**Work to complete**
Show every line in the entries below where the word "management" appears.

**Given records**
* * * * * * *

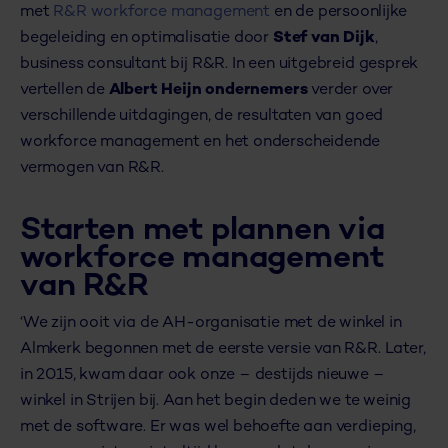
met
R&R workforce management
en de persoonlijke
begeleiding en optimalisatie door
Stef van Dijk
,
business consultant bij R&R. In een uitgebreid gesprek
vertellen de
Albert Heijn ondernemers
verder over
verschillende uitdagingen, de resultaten van goed
workforce management en het onderscheidende
vermogen van R&R.
Starten met plannen via
workforce management
van R&R
‘We zijn ooit via de AH-organisatie met de winkel in
Almkerk begonnen met de eerste versie van R&R. Later,
in 2015, kwam daar ook onze – destijds nieuwe –
winkel in Strijen bij. Aan het begin deden we te weinig
met de software. Er was wel behoefte aan verdieping,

* * * * * * *

**Answer for the task**
R&R workforce management
workforce management en het onderscheidende
workforce management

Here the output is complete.